Il consolidato fiscale non fa venir meno l’individualità delle società che hanno esercitato l’opzione.

Di Alessia Vignoli -

(commento a/notes to Cass., Sez. Trib., 13 febbraio 2020, n. 3598)

Abstract

Il consolidato fiscale non determina il venir meno della individualità delle società che abbiano esercitato l’opzione. La società consolidante, come le altre società partecipanti al consolidato, conserva la propria posizione individuale, che non si sovrappone al ruolo che la società medesima assume nel gruppo consolidato e che le consente di compensare i propri crediti con i propri debiti anche se sorti nel corso del consolidato a condizione che dimostri che si tratti di un credito proprio che non sia stato trasferito dalle consolidate.

The tax consolidation does not determine the loss of individuality of the companies that have exercised the option. – The tax consolidation does not determine the loss of individuality of the companies that have exercised the option. The consolidating company, like the other companies participating in the consolidation, maintains its individual position, which does not overlap with the role that the company assumes in the consolidated group. So the consolidating company can offset its credits with its debts even if they arise during the course of the tax consolidation, on condition that it proves that it is an own credit that has not been transferred by the consolidated companies.

Sommario: 1. La vicenda. – 2. I rapporti intragruppo e il consolidato. – 3. Il consolidato non può precludere l’utilizzo di crediti che sarebbero spettati comunque. – 4. Conclusioni.

1. La sentenza pronunciata dalla Corte di Cassazione trae origine dal controllo formale di una dichiarazione presentata dalla società consolidante di un gruppo societario, ai sensi dell’art. 117 ss. d.P.R. n.917/86.

A seguito di tale controllo, l’ufficio emetteva una cartella di pagamento con cui disconosceva il credito da acconto IRES versato dalla società contribuente, divenuta capogruppo del consolidato, e dalla stessa utilizzato in compensazione di un proprio debito Irap; ciò perché tale credito, secondo l’ufficio fiscale, avrebbe dovuto essere oggetto di cessione nel rispetto della versione all’epoca vigente dell’art. 43 ter, comma 2, d.P.R. n. 602/73 (che prevedeva, ai fini dell’efficacia della cessione, l’indicazione nella dichiarazione di gruppo degli estremi dei soggetti cessionari delle eccedenze e dei relativi importi).

2. La cartella di pagamento veniva impugnata dalla società consolidante, la quale in più occasioni aveva sottolineato la legittimità della compensazione, dal momento che il credito in questione, pur essendo maturato nell’ambito del primo esercizio del consolidato fiscale, derivava da versamenti che la stessa società aveva effettuato a titolo di acconto Ires 2004 e non da versamenti effettuati da altre società consolidate e attribuiti poi alla «consolidante», in applicazione del regime ex artt. 117 e segg. del TUIR.

Nella sentenza si legge che la contribuente avrebbe dovuto dimostrare che il credito derivava dagli acconti versati dalla medesima società per l’anno 2004, senza alcun collegamento o derivazione dai crediti delle altre consolidate e, siccome tale dimostrazione non sarebbe stata desumibile dalla motivazione della sentenza d’appello, la Corte di Cassazione ha pronunciato una sentenza di rinvio ad altra sezione della Commissione tributaria regionale affinchè verifichi tale aspetto.
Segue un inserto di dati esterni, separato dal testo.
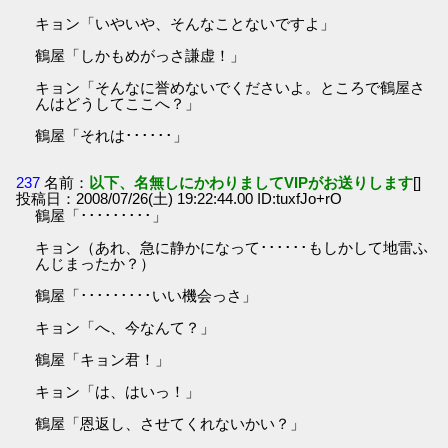
キョン「いやいや、そんなことないですよ」
鶴屋「しかもめがっさ謙虚！」
キョン「そんなに誉めないでくださいよ。ところで鶴屋さ
んはどうしてここへ？」
鶴屋「それは･･････」
237
名前：
以下、名無しにかわりましてVIPがお送りします
[]
投稿日：2008/07/26(土) 19:22:44.00 ID:tuxfJo+rO
鶴屋「･････････」
キョン（あれ、急に静かになって･･････もしかして地雷ふ
んじまったか？）
鶴屋「･････････いい機会っさ」
キョン「へ、今なんて？」
鶴屋「キョン君！」
キョン「は、はいっ！」
鶴屋「恩返し、させてくれないかい？」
La questione deve essere inquadrata nel più ampio contesto dei rapporti infragruppo e della rilevanza delle perdite delle società all’interno del gruppo, variamente conciliato con il regime degli acconti pagati nel primo esercizio di entrata in vigore del consolidato e con l’assenza di una “soggettività” del consolidato rispetto alle società che esercitano l’opzione.

Si tratta, dunque, di gestire una pluralità di profili.

In prima battuta, occorre ricordare che il consolidato fiscale, una volta eliminata la possibilità di dedurre, a certe condizioni, le svalutazioni   su partecipazioni in società partecipate in perdita, rappresenta ormai il modo più immediato, se non l’unico, per attribuire rilevanza alle perdite delle società all’interno dei gruppi societari.

A rigore è stata ipotizzata (cfr.: Lupi, Diritto delle imposte, Milano, 2020, 175 ss.) anche un’altra soluzione, ossia quella di trasformarsi in società uniche “multidivisionali”, concentrando tutte le attività economiche in una stessa società per mantenere la compensabilità piena dei redditi con le perdite. Si tratterebbe però di una forzatura, con possibile violazione del principio di irrilevanza delle forme giuridiche rispetto alla determinazione dei tributi (c.d. “principio di neutralità”) e con il rischio di ostacolare anche apprezzabili obiettivi extratributari come la separazione delle competenze dirigenziali e la limitazione dei rischi con relative responsabilità.

L’adesione al consolidato «nazionale» consente, invece, di compensare in maniera lineare utili e perdite relative ai periodi d’imposta per i quali è in essere questa procedura; le perdite di periodi d’imposta anteriori all’ingresso nel consolidato invece non potranno essere immesse nel consolidato, ma saranno riportabili esclusivamente dalla singola società che le ha prodotte e che potrà utilizzarle in compensazione con altre imposte a debito.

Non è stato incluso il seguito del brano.